● PROBLEM DETAILS: From the records below, please repeat exactly the line that has "Sebastian Vettel wygrał", the line that has "29.08.2011 01:22", and every line between them, and nothing else.

● EXERCISE MATERIAL:
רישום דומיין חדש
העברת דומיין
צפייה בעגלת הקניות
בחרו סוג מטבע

==

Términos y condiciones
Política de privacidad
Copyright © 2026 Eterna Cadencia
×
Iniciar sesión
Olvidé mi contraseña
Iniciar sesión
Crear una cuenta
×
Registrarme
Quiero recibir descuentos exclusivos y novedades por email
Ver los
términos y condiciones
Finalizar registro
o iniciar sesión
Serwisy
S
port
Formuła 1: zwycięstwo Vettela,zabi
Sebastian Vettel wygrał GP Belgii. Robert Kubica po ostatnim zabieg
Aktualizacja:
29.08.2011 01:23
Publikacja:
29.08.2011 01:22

● TASK RESPONSE:
Sebastian Vettel wygrał GP Belgii. Robert Kubica po ostatnim zabieg
Aktualizacja:
29.08.2011 01:23
Publikacja:
29.08.2011 01:22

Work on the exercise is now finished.